One common refrain I remember growing up in the United States was the idea that socialized health care, either whole or partial, resulted in lax care and standards. I’ve experienced all levels of the US healthcare system: poor kid with medical coupons, railroad insurance, federal employee insurance, and the penultimate: “The Microsoft Cadillac Plan”. My experience in the UK was interesting. I always got the urgently needed care; waited long times for non-essentials; and was sometimes lucky to get an amazing doctor. Only once was I angry about my treatment and that was quickly rectified, thanks to our supplemental insurance. Needless to say, I went to the doctor today expecting something similar to the UK; after all, this is “socialized medicine” *cue dramatic music*.
This week has been horrible. I’ve been sick, the boy has been sick, the husband is sick; it has been yuck. Finally, despite not yet having personal numbers, we decided we had to see a doctor.
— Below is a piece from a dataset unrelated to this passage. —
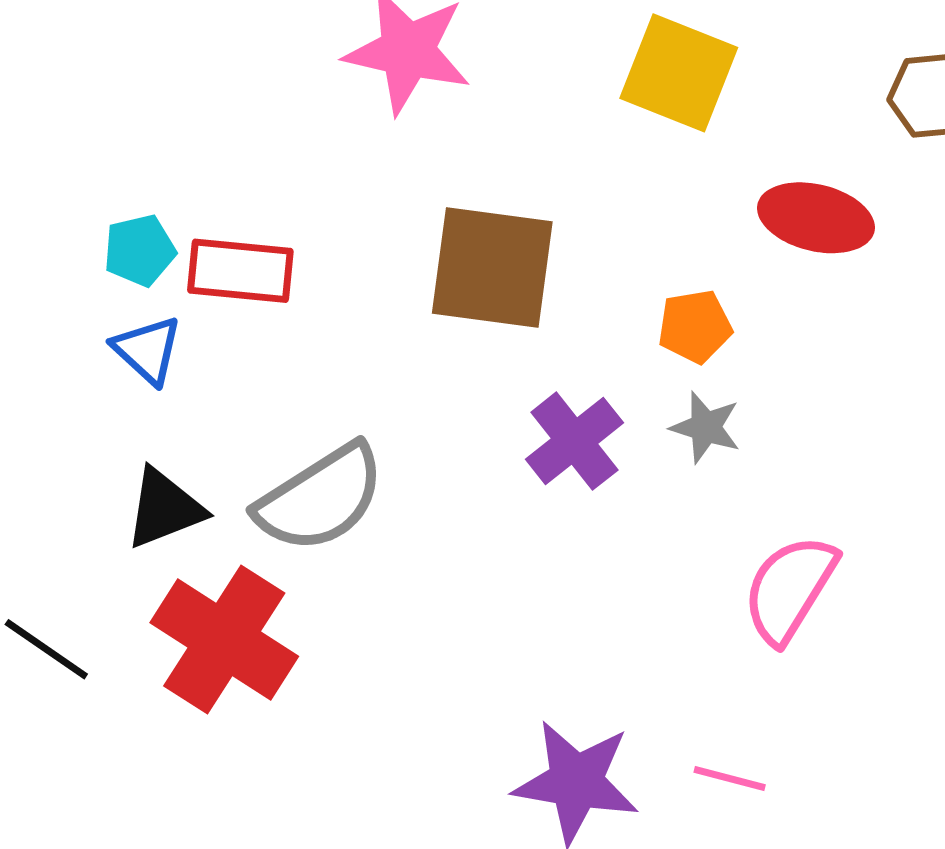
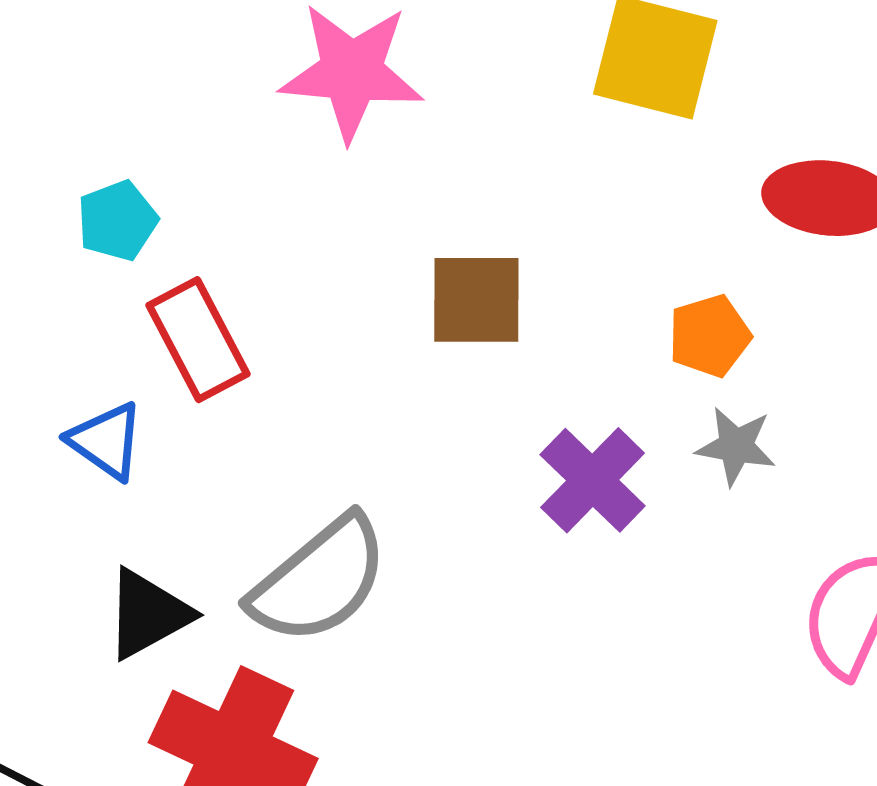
cyan pentagon: (140, 250) -> (117, 221), moved
brown square: (492, 268) -> (476, 300), size x0.7
red rectangle: (240, 271) -> (198, 340), turned 64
Our relocation liaison from Nordic provided us with an office 3 blocks away and gave us the open hours for walk-ins as well as the price we would pay (SEK 1435 or about $169— each). Yeowch! That’s a lot of money. Thankfully, the company my husband works for will reimburse this cost up until we get a personal number.
When we arrived, I promptly queued (lined up for my US fellows) to ask if they needed any information. My hubby was a bit more on top of it and wandered the room; quickly finding the ubiquitous Swedish “take a number” stand. He came back with numbers 18, 19, and 20. They were onto number 4… We got back into the queue and notified the receptionist about our status (new and without personal numbers). She asked if we had US insurance. *Tip for Travelers* Get travel insurance!!! We explained the reimbursement situation and she looked relieved.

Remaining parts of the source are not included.